Bricks without straw?
Though remanufacturing with discarded PET bottles is highly efficient, material made from discards cannot, after all, get a grade of 100% in terms of quality. Almost inevitably there are other plastics mixed in, mainly polyethelene (PE, such as bottle caps) but sometimes even polypropylene (PP, like storage boxes) or polycarbonate (PC, as in baby feeding bottles).
Eddie H. Lin, the manager of the Filament Division in the Fiber Business Operations Center at Far Eastern New Century Corporation, the leader in manmade fibers in Taiwan, explains that when impurities get into PET pellets, the threads made from the adulterated materials break more easily. They are therefore suitable only for the manufacture of "spun thread," as inferior thread made by winding shorter threads together is known. This in turn is only used for less economically productive goods like quilt batting, carpets, non-woven cloth, or industrial-use fabrics.
"If you want to manufacture 'filament thread' that can be used to make cloth material of high economic value, you have to separate garbage very precisely right from the very start, and the bottles have to be sufficiently clean. But this is the most difficult part of the process to control," he advises.

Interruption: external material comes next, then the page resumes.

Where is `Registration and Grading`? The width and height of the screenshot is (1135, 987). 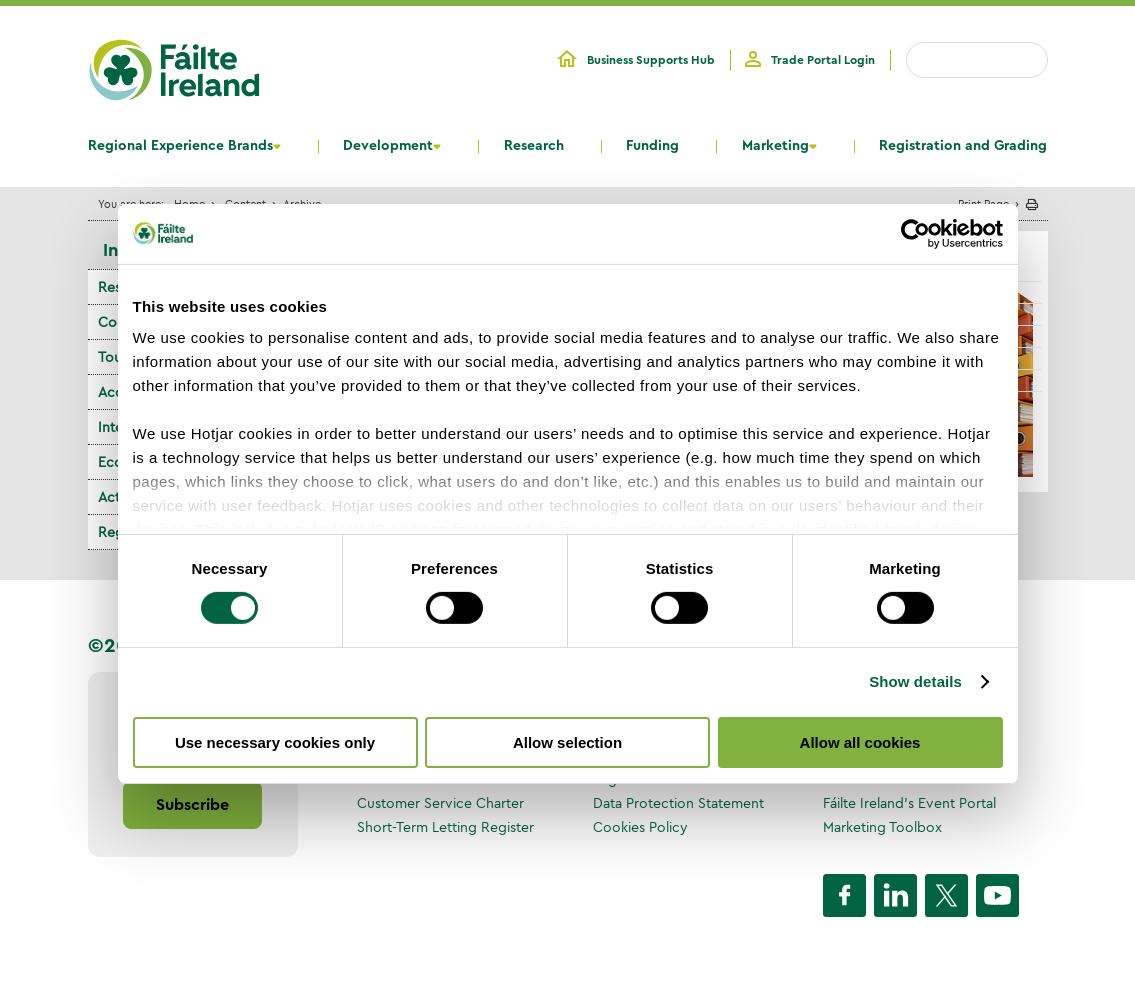 Registration and Grading is located at coordinates (963, 146).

Precisely because PET bottles, from the moment they are thrown into the recycling bin up to the moment they are made into thread, must pass through many hands and many steps, it is extremely difficult to meet the criteria just set out by Eddie Lin. This is why in most countries they limit themselves to remanufacturing only spun thread. For example, in China, which has the highest PET recycling volume in the world with 4.5 million tons of baoteping annually, more than 80% is suited only to making the lower-valued spun fibers.
With countries around the world caught in an eco-yarn quality bottleneck, how is it possible that, four years ago, firms in Taiwan began using recycled PET bottles to make the more challenging filament thread? Is there some secret that nobody else knows about?

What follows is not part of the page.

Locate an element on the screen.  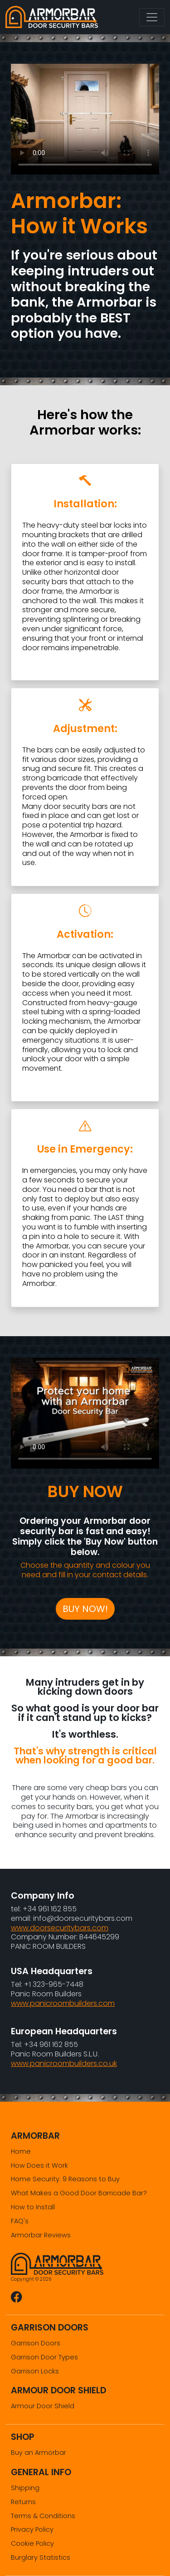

"The answer is actually quite simple," says Fanny Liao. "We have been able to help downstream firms do the technological upgrading because we can rely on precise and thorough trash separation." Liao notes that after 20 years of information campaigns, Taiwan has gotten quite good at sorting out trash. When bottles of sufficient purity and cleanliness are available, the recycler's client firms only need to install machinery that can do a further step of sophisticated screening for impurities, and they can then manufacture filament thread that is virtually indistinguishable from that made directly from virgin raw materials.
Eco-friendly material made using the "3D weave" developed by Far Eastern New Century gives a three-dimensional feel where it touches the athlete's body. Because this weave allows air to flow in and sweat to evaporate out, the sportswear doesn't stick to the skin.